Dulce Critelli
[...] O ASSASSINATO DE ISABELLA TORNOU VULNERÁVEL O ÚNICO REDUTO QUE, NAS NOSSAS CRENÇAS MAIS PROFUNDAS, ERA INVIOLÁVEL
"Quando o pai deixou a menina em casa e voltou para buscar os outros filhos, será que trancou a porta ou a deixou aberta?" "Esta noite eu sonhei que quem matou a menina ..."
O assassinato de Isabella se impôs como o assunto constante destes últimos dias. Deixou-nos perturbados. E o que experimentamos não me parece ser uma comoção social, como aquela que vivemos quando, no Rio de Janeiro, João Hélio, um garotinho de seis anos, foi arrastado por quilômetros pelo carro dos assaltantes.
Há algo diferente na nossa inquietação. O assassinato de Isabella sugere que alguma coisa saiu do lugar e desarrumou o nosso mundo. Sentimos que, enquanto não decifrarmos seus agentes e suas razões, enquanto não compreendermos o sentido dos fatos, não poderemos retornar para a rotina aquietada dos nossos dias.
Já estamos calejados diante das atrocidades emergentes da violência social. É do mundo aí fora, acreditamos, é dessa selva urbana que insurgem todos os perigos que podem nos alcançar. Mas esse episódio entrou nas nossas casas, tornando vulnerável o único reduto que, nas nossas crenças mais profundas e ancestrais, era inviolável. Não a moradia, mas a casa paterna.
Nas simbologias de diversas culturas, o pai é representado pela coluna dorsal. Ele é a estrutura, o esteio, a força que suporta e dirige, a lei. Mais do que a mãe, é o pai quem oferece a casa para a qual todo filho pródigo pode regressar. Por meio da casa, o pai oferece o abrigo para o repouso e o reencontro depois das aventuras e das experiências fracassadas. A casa paterna é o lugar da segurança.

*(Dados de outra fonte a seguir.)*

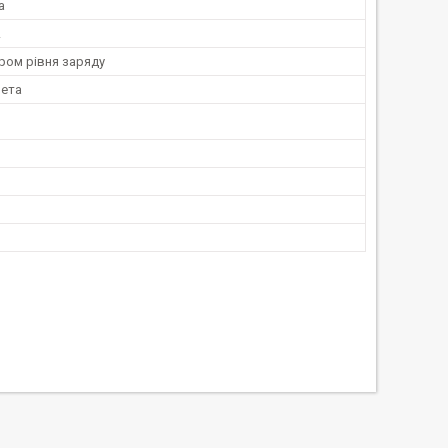
а
A
ром рівня заряду
ета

Isabella resumiu a nossa própria criança, a criança que confia e precisa confiar em sua segurança. Com ela, acreditamos que, enquanto dormimos, alguém nos vigia. Que se algo nos atacar, seremos defendidos. Que não perambulamos pela vida desabrigados e expulsos do paraíso.
Às vezes, os eventos que precisamos desesperadamente compreender para nos reinserirmos na vida são de natureza política, como ocorreu com o nazismo. Outros vêm da morte de alguém querido, de um casamento desfeito, de uma catástrofe natural que arrasa a terra, como tsunamis, incêndios e terremotos.
Mas esse acontecimento com que nos deparamos vem da angústia de nosso desamparo. Vem da suspeita do "pai". Se o "pai" for o transgressor, a moral está falida. Se o "pai" for a origem do mal, é como se descobríssemos que o mal está na raiz de nossa natureza e, portanto, projeta-se infinitamente sobre nosso futuro. Sem contenção, sem advertência, sem limite.
Se o mal vier do pai, quem poderá nos abençoar?